▼

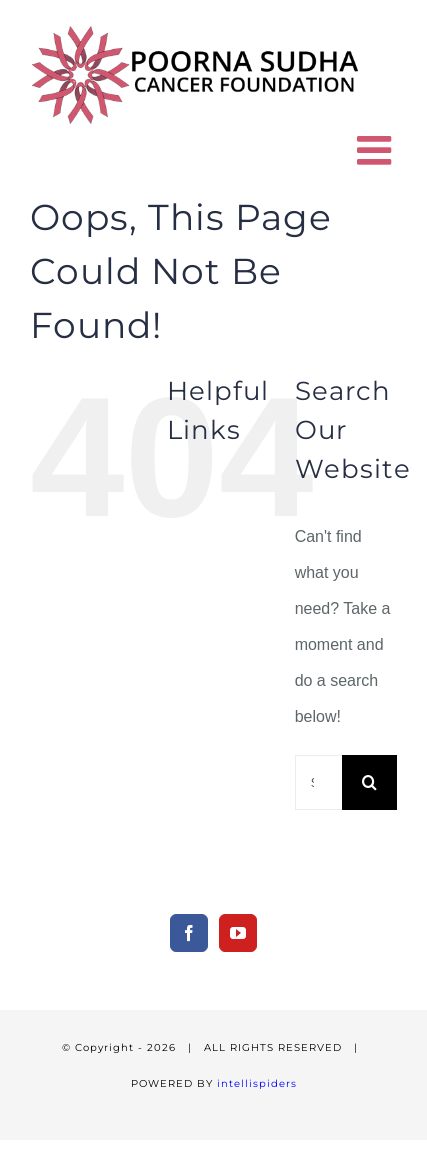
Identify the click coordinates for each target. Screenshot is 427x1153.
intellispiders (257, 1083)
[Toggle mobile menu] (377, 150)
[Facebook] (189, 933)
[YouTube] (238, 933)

▲

▶ **PROBLEM**: If a line holds a picture, skip the picture and transcribe the rest of the material exactly.

▶ **RESULT FOR THIS EXERCISE**:
Identify the click coordinates for each target. Screenshot is 427x1153.
intellispiders (257, 1083)
[Toggle mobile menu] (377, 150)
[Facebook] (189, 933)
[YouTube] (238, 933)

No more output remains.